1. A primeira questão a examinar prende-se com a competência deste Tribunal Arbitral.

A Autoridade Tributária suscita a questão da incompetência material do tribunal arbitral por considerar que se encontram excluídas do âmbito da arbitragem tributária as decisões de indeferimento de pedidos de revisão oficiosa e que nesta revisão oficiosa não foi apreciada a legalidade de qualquer acto tributário de liquidação porquanto a mesma ficou prejudicada na medida em que faltava um pressuposto procedimental necessário à sua efectiva apreciação.

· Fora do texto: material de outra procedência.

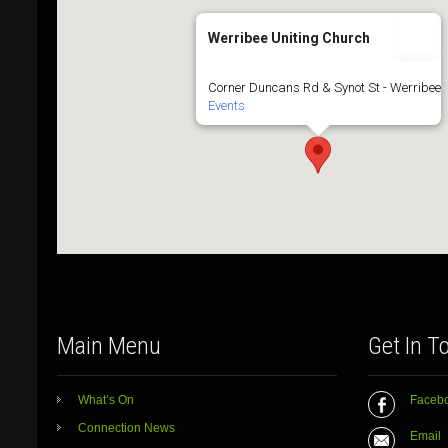
Werribee Uniting Church
Corner Duncans Rd & Synot St - Werribee
Events
Main Menu
Get In T
What’s On
Faceb
Connection News
Email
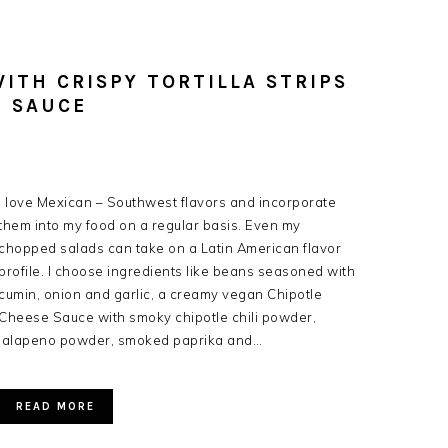
ITH CRISPY TORTILLA STRIPS
E SAUCE
I love Mexican – Southwest flavors and incorporate
them into my food on a regular basis. Even my
chopped salads can take on a Latin American flavor
profile. I choose ingredients like beans seasoned with
cumin, onion and garlic, a creamy vegan Chipotle
Cheese Sauce with smoky chipotle chili powder,
jalapeno powder, smoked paprika and…
READ MORE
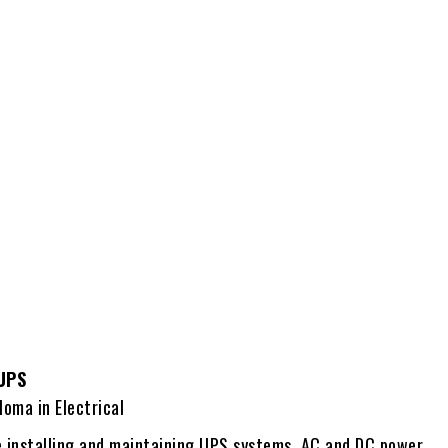
 UPS
loma in Electrical
e installing and maintaining UPS systems, AC and DC power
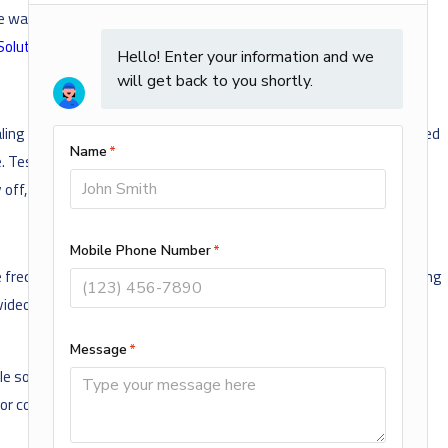
water quality by removing build-up, and identify issues early,
Solutions Maintenance Plan
from AMi.
ing with an overflowing toilet or burst pipe, the last thing you need
ome. Test these valves during your springtime maintenance to make
ff, it might be time for a repair or upgrade.
 frequent clogs or backups, slow drainage, or foul odors and gurgling
ideo pipe inspection is a fast and effective way to detect, locate,
le some plumbing maintenance can be DIY friendly, hiring an
r costly repairs.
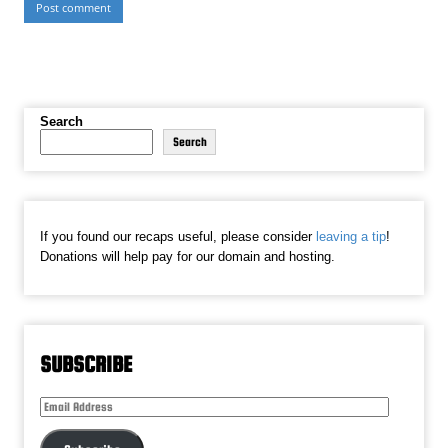
Search
Search
If you found our recaps useful, please consider
leaving a tip
!
Donations will help pay for our domain and hosting.
SUBSCRIBE
Email
Address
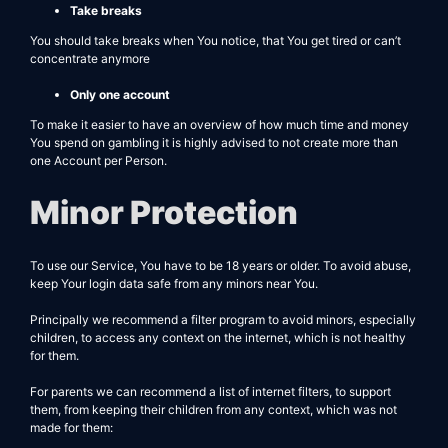
Take breaks
You should take breaks when You notice, that You get tired or can’t
concentrate anymore
Only one account
To make it easier to have an overview of how much time and money
You spend on gambling it is highly advised to not create more than
one Account per Person.
Minor Protection
To use our Service, You have to be 18 years or older. To avoid abuse,
keep Your login data safe from any minors near You.
Principally we recommend a filter program to avoid minors, especially
children, to access any context on the internet, which is not healthy
for them.
For parents we can recommend a list of internet filters, to support
them, from keeping their children from any context, which was not
made for them:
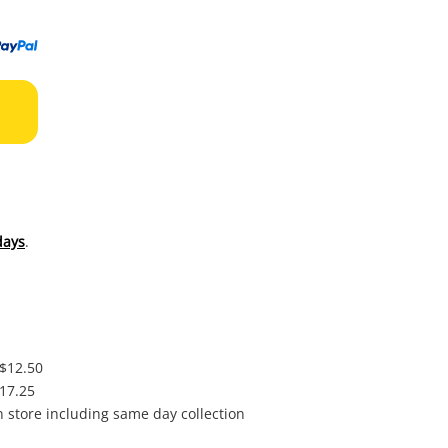
to
wishl
days
.
 $12.50
$17.25
in store including same day collection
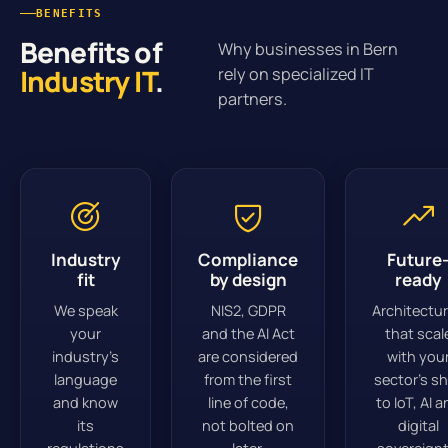
BENEFITS
Benefits of
Why businesses in Bern
Industry IT
.
rely on specialized IT
partners.
Industry
Compliance
Future
fit
by design
ready
We speak
NIS2, GDPR
Architectu
your
and the AI Act
that scal
industry’s
are considered
with you
language
from the first
sector’s sh
and know
line of code,
to IoT, AI 
its
not bolted on
digital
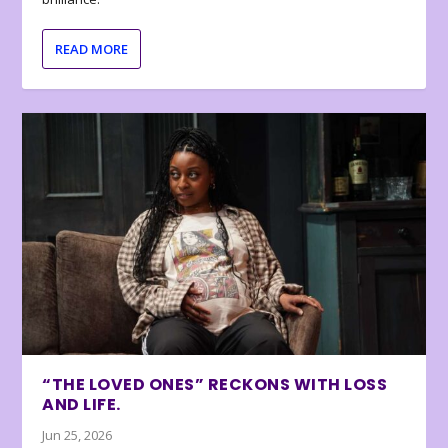
READ MORE
“THE LOVED ONES” RECKONS WITH LOSS
AND LIFE.
Jun 25, 2026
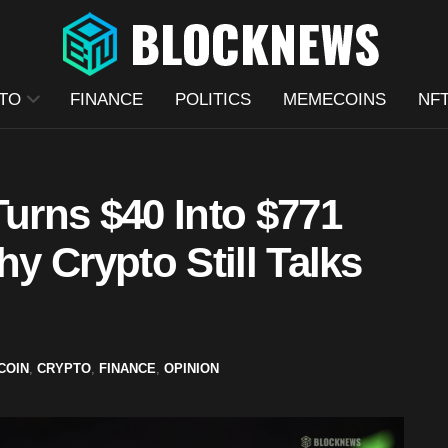
TO
FINANCE
POLITICS
MEMECOINS
NF
Turns $40 Into $771
hy Crypto Still Talks
COIN
,
CRYPTO
,
FINANCE
,
OPINION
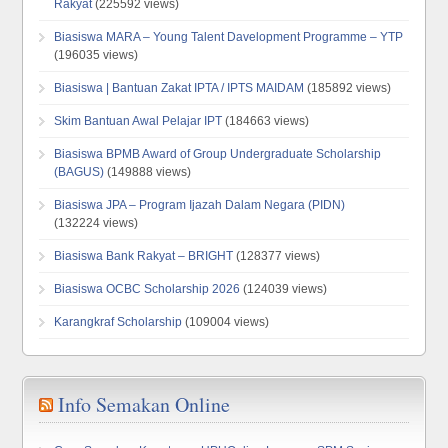
Rakyat
(225592 views)
Biasiswa MARA – Young Talent Davelopment Programme – YTP
(196035 views)
Biasiswa | Bantuan Zakat IPTA / IPTS MAIDAM
(185892 views)
Skim Bantuan Awal Pelajar IPT
(184663 views)
Biasiswa BPMB Award of Group Undergraduate Scholarship
(BAGUS)
(149888 views)
Biasiswa JPA – Program Ijazah Dalam Negara (PIDN)
(132224 views)
Biasiswa Bank Rakyat – BRIGHT
(128377 views)
Biasiswa OCBC Scholarship 2026
(124039 views)
Karangkraf Scholarship
(109004 views)
Info Semakan Online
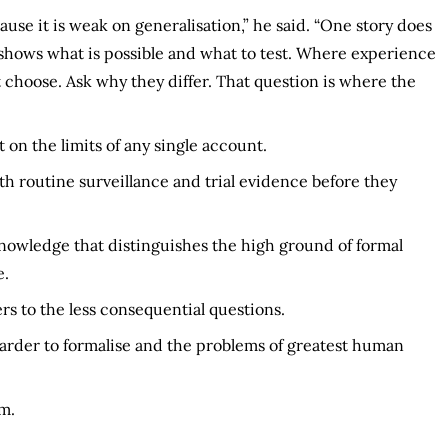
ause it is weak on generalisation,” he said. “One story does
 shows what is possible and what to test. Where experience
 choose. Ask why they differ. That question is where the
on the limits of any single account.
th routine surveillance and trial evidence before they
knowledge that distinguishes the high ground of formal
e.
s to the less consequential questions.
arder to formalise and the problems of greatest human
m.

Em causa está a interpretação do disposto no artigo 2.º, n.º 1, alínea a), da Portaria 112-A/2011, de 22 de Março, diploma que, em aplicação do artigo 4.º do Regime Jurídico da Arbitragem Tributária (RJAT), regulamenta o âmbito de vinculação da administração tributária aos tribunais arbitrais que funcionam no CAAD. Nos termos dessa disposição, os serviços e organismos que integram a Administração Tributária vinculam-se à jurisdição arbitral no tocante a qualquer dos tipos de pretensões identificadas no n.º 1 do artigo 2.º desse Regime, com exceção das relativas à “declaração de ilegalidade de actos de autoliquidação que não tenham sido precedidos de recurso à via administrativa nos termos dos artigos 131.º a 133.º do Código de Procedimento e de Processo Tributário”.

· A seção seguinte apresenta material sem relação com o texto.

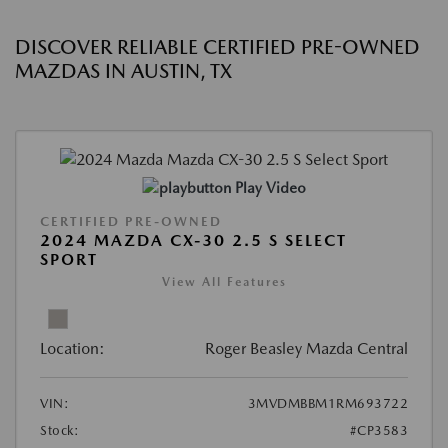
DISCOVER RELIABLE CERTIFIED PRE-OWNED
MAZDAS IN AUSTIN, TX
Play Video
CERTIFIED PRE-OWNED
2024 MAZDA CX-30 2.5 S SELECT
SPORT
View All Features
Location:
Roger Beasley Mazda Central
VIN:
3MVDMBBM1RM693722
Stock:
#CP3583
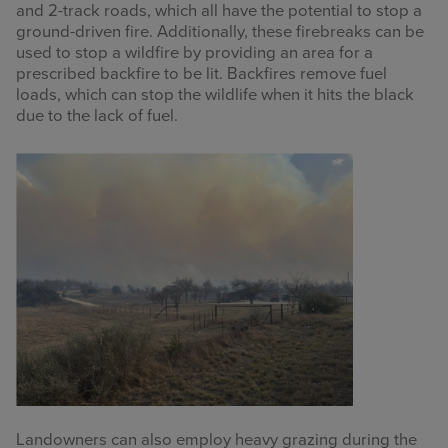
and 2-track roads, which all have the potential to stop a
ground-driven fire. Additionally, these firebreaks can be
used to stop a wildfire by providing an area for a
prescribed backfire to be lit. Backfires remove fuel
loads, which can stop the wildlife when it hits the black
due to the lack of fuel.
Landowners can also employ heavy grazing during the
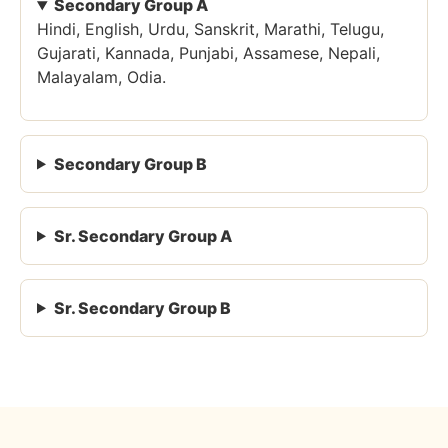
Secondary Group A
Hindi, English, Urdu, Sanskrit, Marathi, Telugu,
Gujarati, Kannada, Punjabi, Assamese, Nepali,
Malayalam, Odia.
Secondary Group B
Sr. Secondary Group A
Sr. Secondary Group B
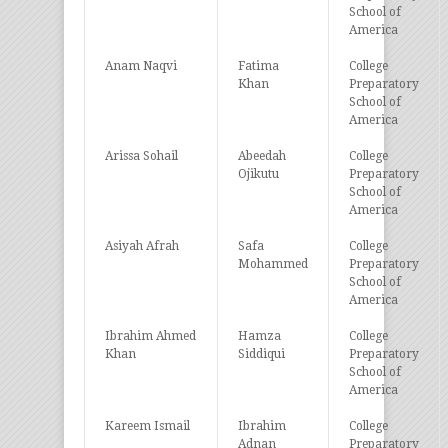
School of
America
Anam Naqvi
Fatima
College
Khan
Preparatory
School of
America
Arissa Sohail
Abeedah
College
Ojikutu
Preparatory
School of
America
Asiyah Afrah
Safa
College
Mohammed
Preparatory
School of
America
Ibrahim Ahmed
Hamza
College
Khan
Siddiqui
Preparatory
School of
America
Kareem Ismail
Ibrahim
College
Adnan
Preparatory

A excepção deduzida pela Autoridade Tributária foi já decidida em sentido negativo por jurisprudência amplamente maioritária dos tribunais arbitrais (entre muitos, os acórdãos proferidos nos Processos n.º 617/2015-T e 550/2017-T), que veio a ser sufragada pelo acórdão de 27 de abril de 2017 do Tribunal Central Administrativo do Sul (Processo n.º 08599/17), e não há motivo para alterar esse entendimento.

Segundo o disposto no artigo 2.º, n.º 1, do RJAT, a competência dos tribunais arbitrais compreende, entre outras pretensões, a apreciação da declaração de ilegalidade de actos de liquidação de tributos, de autoliquidação, de retenção na fonte e de pagamento por conta (alínea a), ainda que a lei faça depender a vinculação da administração tributária à jurisdição arbitral de portaria dos membros do Governo responsáveis pelas áreas das finanças e da justiça, que deverá estabelecer, designadamente, o tipo e o valor máximo dos litígios abrangidos (artigo 4.º, n.º 1).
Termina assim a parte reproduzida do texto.